**ASSIGNMENT**. With both ends included, repeat exactly the lines of the entries below from the one containing "고 오염 관리가 쉬워요. 비나 눈이 자주 오는 날씨에도 부담 없이" down to the one containing "의 출근용 백으로 완벽합니다.", and no others.

Stored data entries:

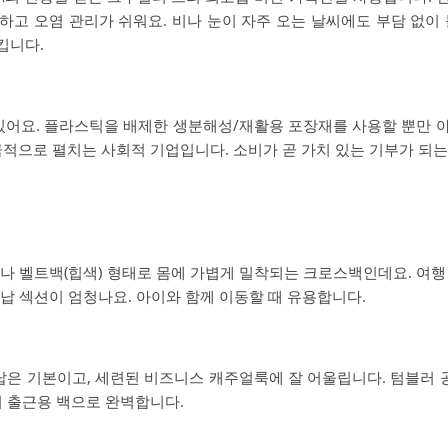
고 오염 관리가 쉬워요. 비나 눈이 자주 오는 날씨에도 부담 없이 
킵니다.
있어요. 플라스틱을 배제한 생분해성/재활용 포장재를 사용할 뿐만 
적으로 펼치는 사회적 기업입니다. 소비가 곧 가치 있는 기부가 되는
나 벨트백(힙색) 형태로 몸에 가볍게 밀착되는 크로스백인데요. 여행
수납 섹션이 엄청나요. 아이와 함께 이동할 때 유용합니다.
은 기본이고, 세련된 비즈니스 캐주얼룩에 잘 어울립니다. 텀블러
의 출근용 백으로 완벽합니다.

* * *

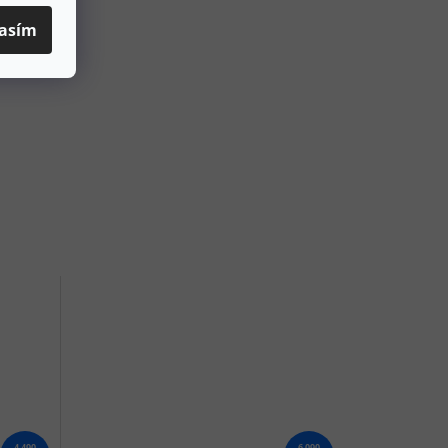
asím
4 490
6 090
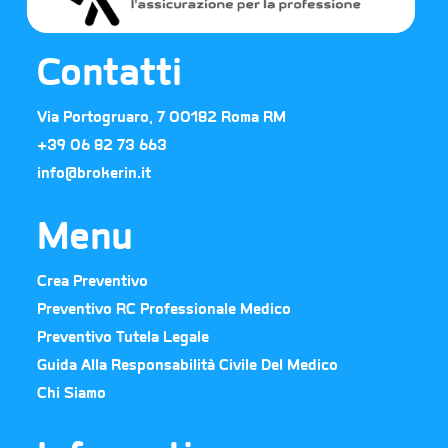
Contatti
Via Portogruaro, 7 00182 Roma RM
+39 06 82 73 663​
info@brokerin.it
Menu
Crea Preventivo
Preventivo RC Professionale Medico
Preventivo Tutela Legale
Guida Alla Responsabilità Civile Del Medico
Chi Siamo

**TASK RESPONSE**.
고 오염 관리가 쉬워요. 비나 눈이 자주 오는 날씨에도 부담 없이 
킵니다.
있어요. 플라스틱을 배제한 생분해성/재활용 포장재를 사용할 뿐만 
적으로 펼치는 사회적 기업입니다. 소비가 곧 가치 있는 기부가 되는
나 벨트백(힙색) 형태로 몸에 가볍게 밀착되는 크로스백인데요. 여행
수납 섹션이 엄청나요. 아이와 함께 이동할 때 유용합니다.
은 기본이고, 세련된 비즈니스 캐주얼룩에 잘 어울립니다. 텀블러
의 출근용 백으로 완벽합니다.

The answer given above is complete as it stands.